Enquanto a Assembleia acontecia, um grupo de 10 jovens comunicadores indígenas participava de uma oficina prática de audiovisual. Orientados pelo documentarista Fred Rahal, a turma realizou uma cobertura de fotos e vídeos do evento.
“É muito importante para mostrar quem somos nós. Aprendi que é isso que eu quero fazer da vida: ensinar os jovens a trabalhar com fotos e vídeos”, conta Jacilene Parena Kaxuyana Tiriyó, jovem comunicadora de 21 anos que vive na Missão Tiriyó.
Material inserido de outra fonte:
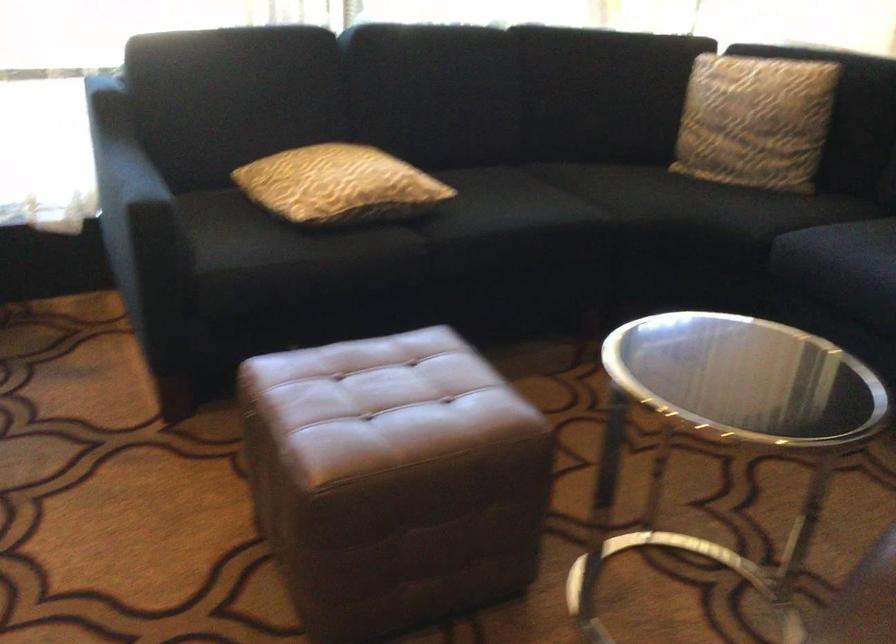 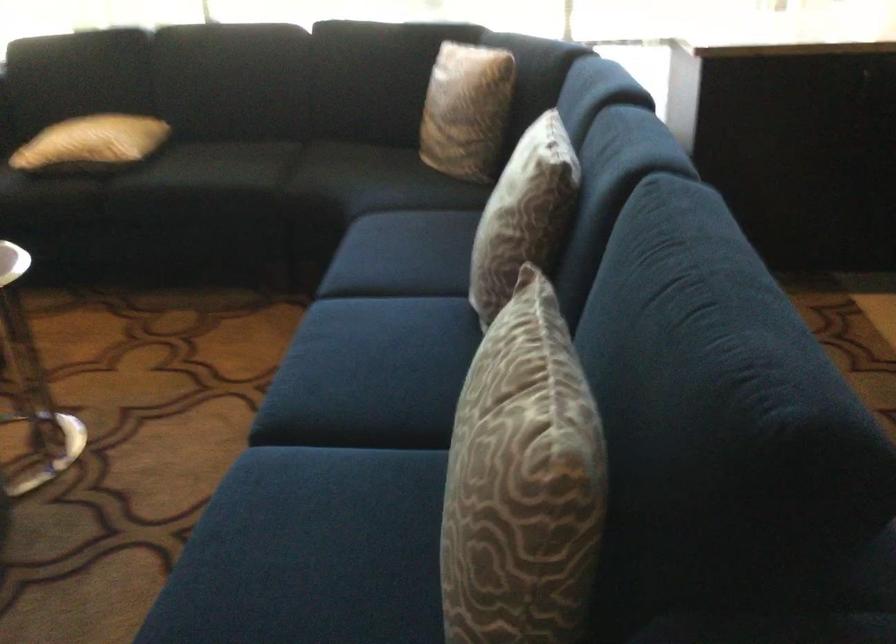 Question: The images are taken continuously from a first-person perspective. In which direction are you moving?

Choices:
 (A) Left
 (B) Right
 (C) Forward
 (D) Backward

Answer: (B)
No dia 30 pela manhã, os indígenas fizeram um protesto do lado de fora da paiman (casa de reuniões). Mulheres, jovens, idosos e homens – todos os presentes na Assembleia marcharam, dançaram e cantaram segurando cartazes contra as PEC 48 (marco temporal), PEC 36 (permissão de exploração comercial em terras indígenas) e o PL 4039 (penalização dos indígenas que lutam por suas terras). Ao final do protesto, os cartazes foram colocados ao chão. Primeiro foram alvo de uma flecha, depois foram pisoteados e, por fim, queimados.
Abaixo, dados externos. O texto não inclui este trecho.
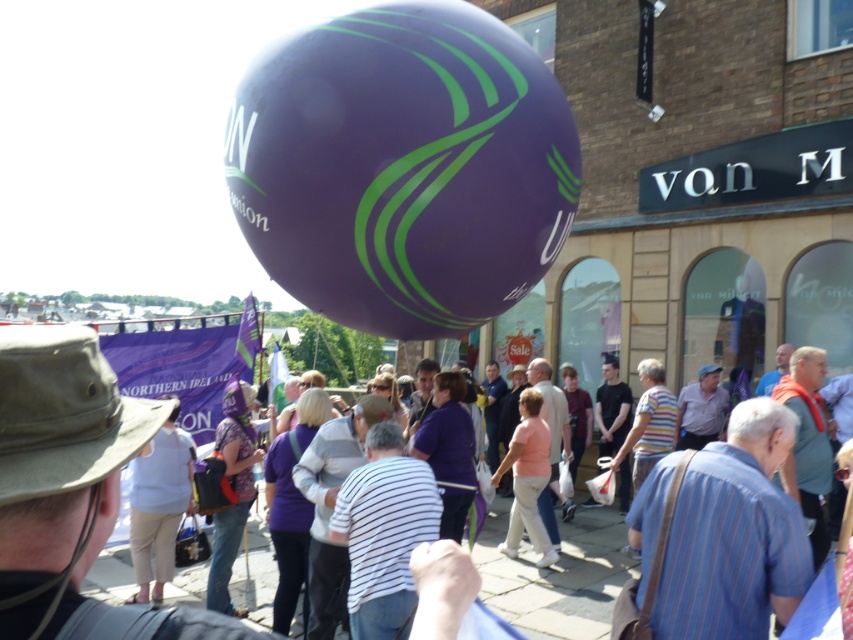 You are a photographer trying to capture a photo of the light blue cotton shirt at center without the purple fabric crowd at center blocking it. Is this possible based on their positions?

The purple fabric crowd at center is positioned under the light blue cotton shirt at center, so the shirt is above the crowd. Therefore, the photographer can capture the light blue cotton shirt at center without obstruction from the purple fabric crowd at center.

You are a photographer trying to capture a photo of the purple glossy balloon at center and the light blue cotton shirt at center from the same angle. Which object will appear wider in the photo?

The purple glossy balloon at center will appear wider in the photo because its width is larger than that of the light blue cotton shirt at center.

You are a photographer trying to capture a photo of the light blue cotton shirt at center without the purple fabric crowd at center blocking it. Is this possible given their relative sizes?

The purple fabric crowd at center is wider than the light blue cotton shirt at center, so it might block the view unless you move to a position where the shirt is outside the crowd area.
“Nosso território está sendo atacado desde sempre. Tanto fisicamente, aqui dentro, pelos garimpeiros e fazendeiros de soja, quanto lá fora, com os políticos. Alguns projetos querem mudar a constituição, temos de estar preparados”, protesta o cacique Davi Kahyana. Um dos gritos mais ouvidos durante o protesto era: “Nosso marco não é temporal. É ancestral!”
20 anos de Apitikatxi
Em 2024 a Apitikatxi celebra 20 anos de existência e resistência. Criada pela designer e consultora do Iepé, Erica Bettiol, uma faixa com a linha do tempo da associação foi colada do lado de fora, por toda a circunferência da paiman onde ocorria a assembleia. Os inacreditáveis 63 metros de faixa registravam os principais marcos da Apitikatxi ano a ano, desde 2004.
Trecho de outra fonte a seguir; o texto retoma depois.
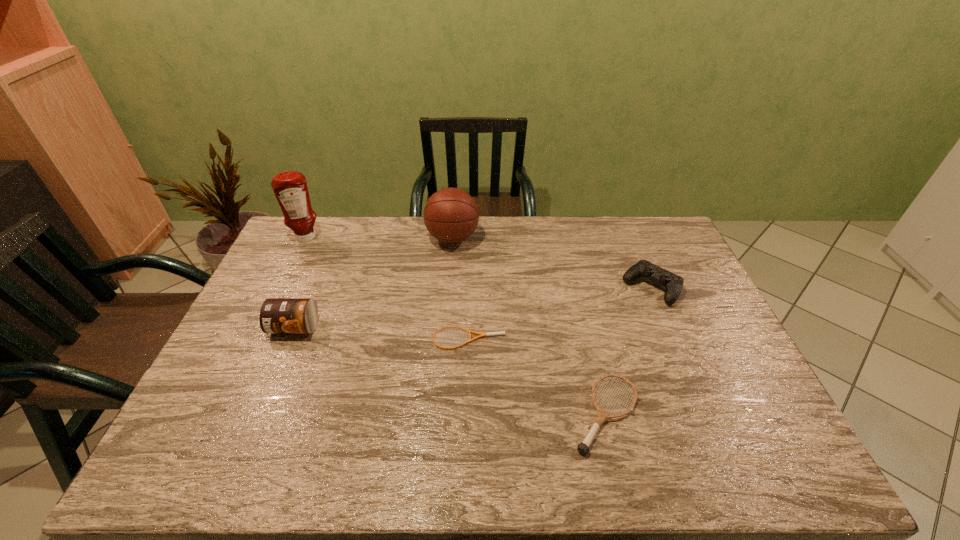 Find the location of a particular element. The height and width of the screenshot is (540, 960). free location located on the right of the basketball is located at coordinates (546, 238).

The image size is (960, 540). I want to click on free region located 0.200m on the front label of the can, so click(x=263, y=401).

Where is `vacant space located 0.290m on the back of the control`? vacant space located 0.290m on the back of the control is located at coordinates (623, 221).

I want to click on vacant space located on the right of the fifth tallest object, so click(678, 414).

Locate an element on the screen. This screenshot has width=960, height=540. vacant space situated on the back of the shortest object is located at coordinates (470, 272).

The height and width of the screenshot is (540, 960). I want to click on condiment at the far edge, so click(x=290, y=188).

Find the location of a particular element. The image size is (960, 540). basketball at the far edge is located at coordinates (451, 215).

Image resolution: width=960 pixels, height=540 pixels. I want to click on object present at the near edge, so click(583, 448).

This screenshot has width=960, height=540. Identify the location of condiment that is at the left edge. (290, 188).

The height and width of the screenshot is (540, 960). What are the coordinates of `can at the left edge` in the screenshot? It's located at (277, 315). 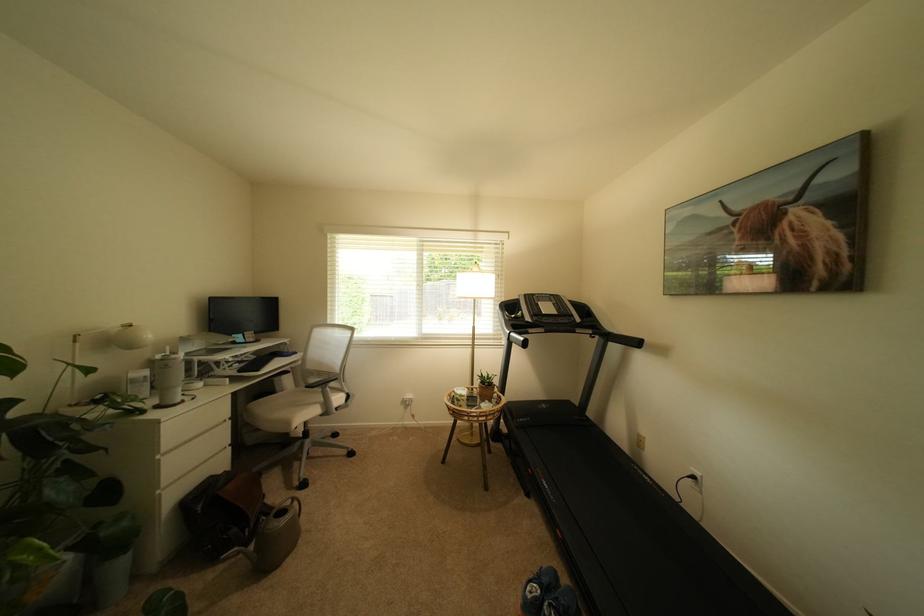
“A Apitikatxi está chegando em sua juventude, estamos crescendo e aprendendo cada vez mais”, afirma o cacique Davi. Aventino completa com o que considera um dos principais destaques dessa trajetória de duas décadas: a criação do PGTA. “Logo no início da nossa parceria com o Iepé, percebemos que precisávamos fazer formação de lideranças e de professores. E construir um PGTA, que é o documento que abriu esse caminho de 20 anos para a gente”.
Se hoje a Assembleia reúne uma centena de indígenas vindos de vários lugares e das mais variadas formas, antes da Apitikatxi os problemas eram tratados isoladamente. “Cada cacique conhecia apenas os problemas da sua própria aldeia. A gente não sabia dos problemas coletivos que estávamos enfrentando. Com essa aproximação, nós percebemos que, no final das contas, a questão de todas as comunidades era a mesma: a proteção do nosso território. Sem nosso território protegido não tem saúde nem educação”, finaliza.
A Assembleia de 2024 da Apitikatxi contou com apoio financeiro da Nia Tero e LLF (Legacy Landscapes Fund).